An independent survey conducted by Leger found that 61 per cent of voters preferred a seven-stop LRT line over a three-stop subway extension that would lead to a $1-billion tax increase over 30 years. Thirty-nine per cent of those polled preferred a subway.
That’s a big change from 2011, when Leger found that 52 per cent of voters supported a subway.
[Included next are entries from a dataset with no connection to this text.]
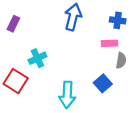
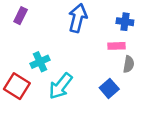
purple rectangle: (13, 24) -> (21, 16), moved
cyan arrow: (67, 95) -> (61, 86), moved, turned 35

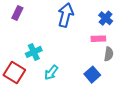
blue cross: (125, 22) -> (106, 18), turned 32
cyan arrow: (61, 86) -> (51, 73), size x0.7

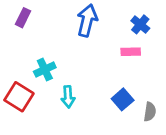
gray semicircle: (109, 54) -> (150, 112), moved
cyan arrow: (51, 73) -> (68, 97), turned -42

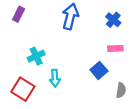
pink rectangle: (131, 52) -> (115, 48), moved
red square: (19, 97) -> (23, 89), moved
blue square: (123, 99) -> (99, 70), moved

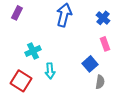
pink rectangle: (115, 48) -> (105, 44), turned 72
gray semicircle: (121, 90) -> (100, 82), moved

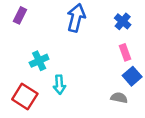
blue square: (90, 64) -> (132, 76), moved
gray semicircle: (100, 82) -> (119, 98), turned -88

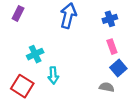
blue cross: (123, 21) -> (110, 19), turned 32

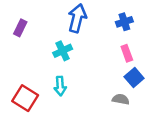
purple rectangle: (18, 13) -> (20, 28), moved
cyan cross: (35, 54) -> (63, 51), moved

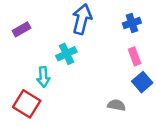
purple rectangle: (20, 28) -> (22, 29), turned 35
cyan arrow: (60, 86) -> (43, 77), moved
gray semicircle: (121, 99) -> (117, 105), moved

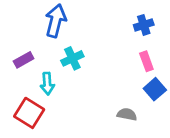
blue arrow: (82, 19) -> (56, 21), moved
purple rectangle: (22, 29) -> (24, 60), moved

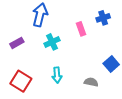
pink rectangle: (146, 61) -> (81, 29), moved
cyan arrow: (47, 84) -> (57, 75), moved

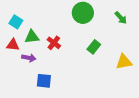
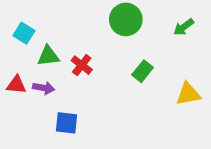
green arrow: (121, 18) -> (184, 27), turned 96
red triangle: (13, 45) -> (16, 85), moved

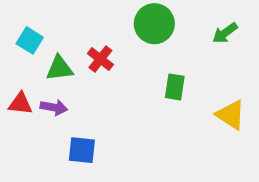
red cross: (82, 65) -> (100, 59), moved
green rectangle: (143, 71) -> (175, 87), turned -30
yellow triangle: (188, 94) -> (231, 115), turned 44

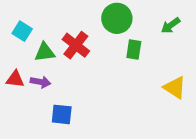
red cross: (100, 59) -> (76, 45), size x1.4
green rectangle: (175, 87) -> (134, 49), moved

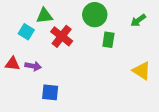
cyan square: (22, 31) -> (26, 32), moved
green triangle: (45, 52) -> (44, 16), moved

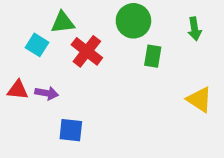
green arrow: (138, 20) -> (195, 29), turned -63

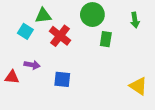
red triangle: (18, 90) -> (12, 77), moved
yellow triangle: (199, 100) -> (138, 86), moved
blue square: (71, 130) -> (62, 79), moved

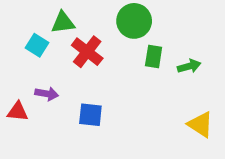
green arrow: (135, 20) -> (189, 66), moved, turned -96

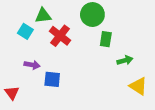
green arrow: (189, 66) -> (125, 60), moved
red triangle: (18, 112) -> (12, 93), moved, turned 48
blue square: (90, 115) -> (52, 79), moved

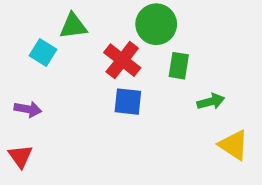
red cross: (60, 36) -> (122, 60), moved
purple arrow: (32, 65) -> (28, 109), moved
blue square: (52, 79) -> (128, 102), moved

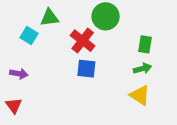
green rectangle: (179, 66) -> (145, 44), moved
yellow triangle: (234, 145) -> (140, 95), moved

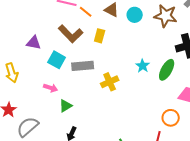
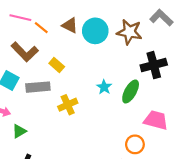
cyan circle: (135, 15) -> (95, 31), size x1.5
yellow rectangle: (100, 36) -> (57, 65), moved, turned -64

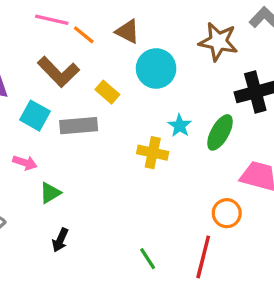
cyan circle: (95, 31) -> (156, 68), moved
yellow cross: (68, 105) -> (153, 153), moved, turned 36

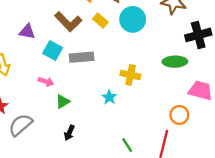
yellow rectangle: (107, 92) -> (100, 21), moved
cyan star: (180, 126) -> (109, 97), moved
green ellipse: (220, 132) -> (175, 62), turned 60

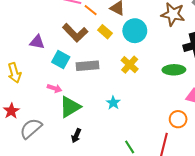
yellow cross: (130, 75) -> (130, 65), moved, turned 30
green triangle: (63, 102) -> (70, 107), size x1.6

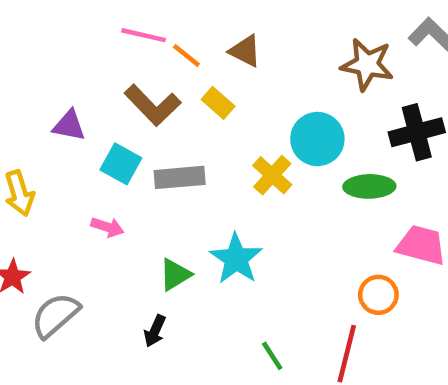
cyan circle: (135, 31) -> (317, 139), moved
cyan star: (113, 103) -> (236, 259), size x1.6
green triangle: (70, 107) -> (175, 275), moved, size x0.7

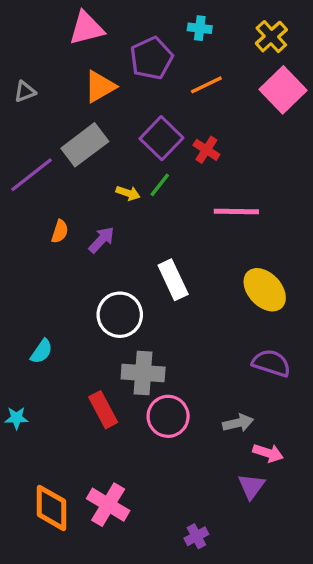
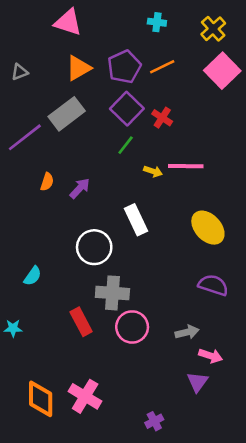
pink triangle: (86, 28) -> (68, 22), turned 32
purple pentagon: (151, 58) -> (124, 67), moved
yellow arrow: (128, 193) -> (153, 171), moved

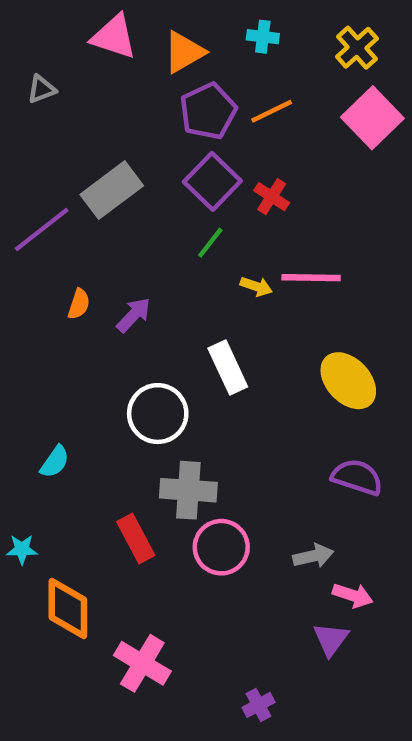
orange triangle: (78, 68) -> (184, 52), moved
gray triangle: (20, 72) -> (42, 89), moved
orange diamond: (41, 399) -> (68, 609), moved

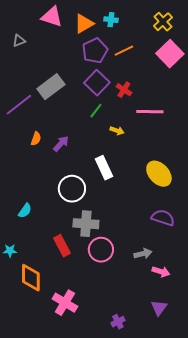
cyan cross: (263, 37) -> (111, 20), moved
pink line: (311, 278) -> (150, 112), moved
purple triangle: (331, 639) -> (159, 308), moved

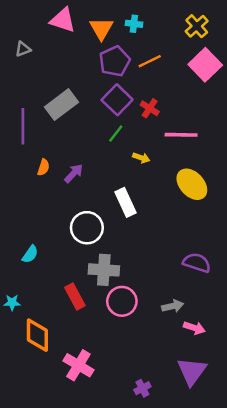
orange triangle: (84, 24) -> (101, 29), turned -30
purple line: (19, 105) -> (23, 126), turned -52
yellow ellipse: (159, 174) -> (192, 184), moved
purple triangle: (159, 308) -> (192, 371), size x1.5

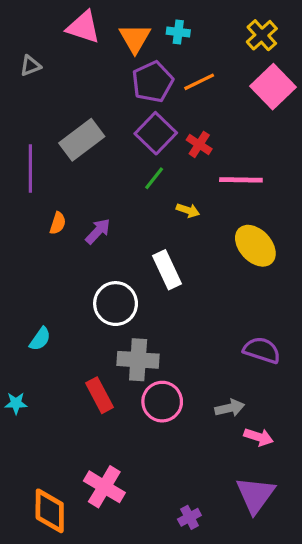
orange diamond: (37, 335) -> (50, 511), moved

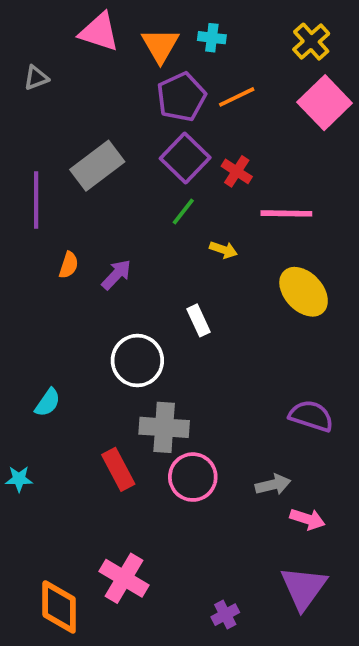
white rectangle: (167, 270) -> (199, 320), size x0.7

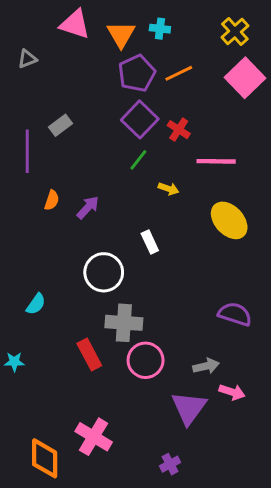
gray rectangle: (97, 166) -> (60, 125), moved, size x0.6
purple triangle: (304, 588) -> (189, 408), moved

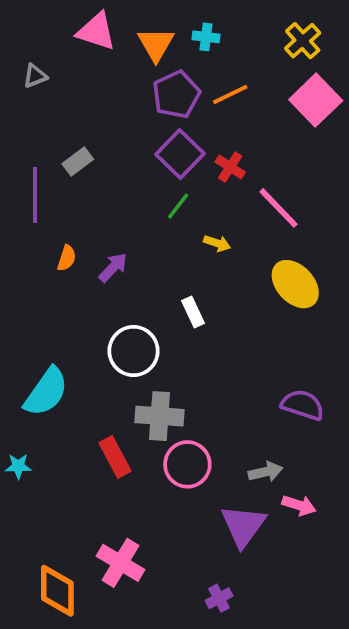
pink line: (216, 161) -> (278, 208), turned 45
cyan semicircle: (36, 304) -> (46, 392), size x1.8

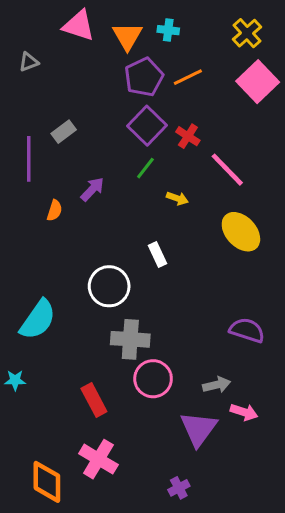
purple arrow: (113, 267) -> (92, 189), moved
red rectangle: (115, 457) -> (94, 400), moved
However, the 2014 question included the estimated cost and focused on Scarborough specifically.
The Leger survey found that voters in Scarborough prefer an LRT over a subway for their own part of the city by 56 per cent to 44 per cent.
Last week, council approved a 2.23-per-cent property-tax hike for 2014. The hike will cost the average homeowner an extra $56 a year and includes a 0.5-per-cent levy for the Scarborough subway extension.
Mayoral hopeful David Soknacki said if he is elected in October, he’ll reverse the decision to build a Scarborough subway and go back to light-rail transit (LRT).
The strongest support for the LRT option is found in the former City of Toronto at 75 per cent, followed by York (68 per cent) and East York (67 per cent).
The strongest support for building a subway extension in Scarborough comes from voters in North York, who are split 50-50 on which transit option is best for Scarborough.
Leger surveyed 523 Toronto adults over the age of 18 and eligible to vote between Jan. 31 and Feb. 1 using its online panel, LegerWeb. The data have been weighted according to Statistics Canada population data for age and gender.